14 July 2015, 10:00-13:00, Conference Room 2
Let me introduce another perspective of policy coherence: human rights.
Earlier this year in a submission to the negotiation process of this Conference I underlined that human rights should be at the core of development financing. It is not just about more resources, it is also about who and how benefits from finance.
So I am very pleased that the draft outcome document includes upfront a commitment to human rights. Yet, this should not be lip service. One needs to see human rights incorporated into the substantive sections of the outcome document and more importantly, it is necessary to make human rights integral and coherent to development financing in practice. Our joint efforts should be informed by the obligations States have assumed under international human rights law.
There are many examples, such as the need for global and concrete debt restructuring principles, but let me take today the example of illicit financial outflows shrinking the fiscal space of many developing countries, a topic on which I have submitted recently a thematic study to the Human Rights Council.
Illicit financial flows are a human rights issue, affecting not only economic and social rights. They can undermine as well the rule of law and justice, in particular tax justice.
When multinational business corporations engage in tax evasion or in questionable tax avoidance schemes running against the spirit of law and fairness they need to know that they contribute as well to adverse human rights. The same applies to private financial institutions, that do not exercise sufficient due diligence with customers, including political exposed persons and have frequently facilitated hiding assets in foreign jurisdictions that have been stolen from States and their peoples.

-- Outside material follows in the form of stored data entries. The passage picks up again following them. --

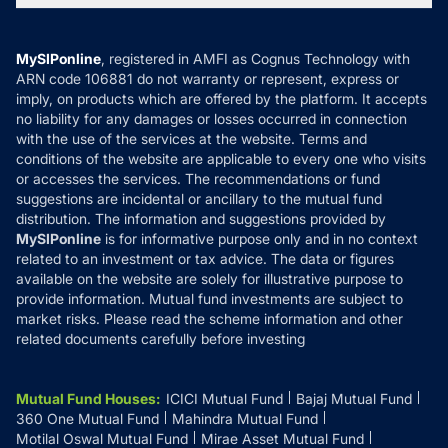
MF News
Careers
Terms & Conditions
Compare & Invest
MF Learning
Privacy Policy
MySIPonline
, registered in AMFI as Cognus Technology with
How it Works
ARN code 106881 do not warranty or represent, express or
Refund & Cancellation
Reviews
imply, on products which are offered by the platform. It accepts
Disclaimer
no liability for any damages or losses occurred in connection
with the use of the services at the website. Terms and
Disclosures
conditions of the website are applicable to every one who visits
or accesses the services. The recommendations or fund
suggestions are incidental or ancillary to the mutual fund
distribution. The information and suggestions provided by
MySIPonline
is for informative purpose only and in no context
related to an investment or tax advice. The data or figures
available on the website are solely for illustrative purpose to
provide information. Mutual fund investments are subject to
market risks. Please read the scheme information and other
related documents carefully before investing
Mutual Fund Houses
:
ICICI Mutual Fund
Bajaj Mutual Fund
360 One Mutual Fund
Mahindra Mutual Fund
Motilal Oswal Mutual Fund
Mirae Asset Mutual Fund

I am therefore happy to see the emphasis that has been given to combatting corruption and illicit financial flows and improving the fairness, transparency and efficiency of taxation systems. But I regret that language on tackling the facilitating environment of illicit financial flows in recipient countries, on secrecy jurisdictions and safe havens is in my view rather weak. And with secrecy jurisdictions I do not only mean some few offshore tax paradise islands, there are many secrecy jurisdictions worldwide. I had also hoped for a clearer cut, time-bound and measurable commitment to reduce the size of illicit financial flows by 2030.